The article is interesting as a whole. The article begins with a description of the problem:
Too few new antibiotics are under development to combat the threat of multidrug-resistant infections, according to a new World Health Organization report published Tuesday. Adding to the concern: It is likely that the speed of increasing resistance will outpace the slow drug development process.
While the article goes on about these drug shortages, there are no questions as to why too few antibiotics are under development and why the drug development process is so slow. A major reason for the slow development of drugs is drug regulatory agencies like the FDA!
The purpose of drug regulatory agencies is to slow down development of drugs. The FDA (and its global counterparts) require extensive (and expensive) testing, large sample sizes, and the like, all which slow down the development process. If these regulations were loosened, then the speed of development would increase.
However, this is not to say reducing FDA regulations are necessarily desirable. A cost-benefit analysis would need to be done. Are the costs of delayed drug developments, like what the WHO complains about here, worth the benefits from the FDA regulations? It may be, in which case the slow development will have to be accepted.

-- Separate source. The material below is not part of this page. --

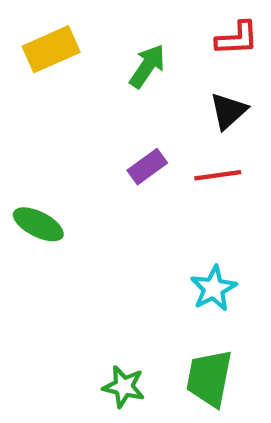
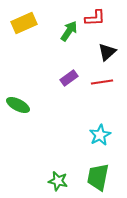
red L-shape: (237, 38) -> (95, 18), moved

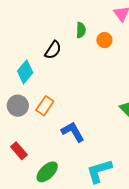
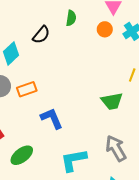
orange circle: (104, 40) -> (105, 29), moved
orange rectangle: (45, 106) -> (27, 89), turned 30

However, if the costs of the delayed development are too high and exceed the benefits of the regulation, then one would need to accept a higher risk of dangerous drugs getting through in favor of quicker drug development.
In an ideal world, we would have both quick development and safe drugs; there wouldn’t need to be a trade-off between the too. But in this less-than-ideal world we live in everything is scarce, including time. Every second spent doing testing and meeting regulatory requirements is one second less to spend on development of new drugs (and vice versa).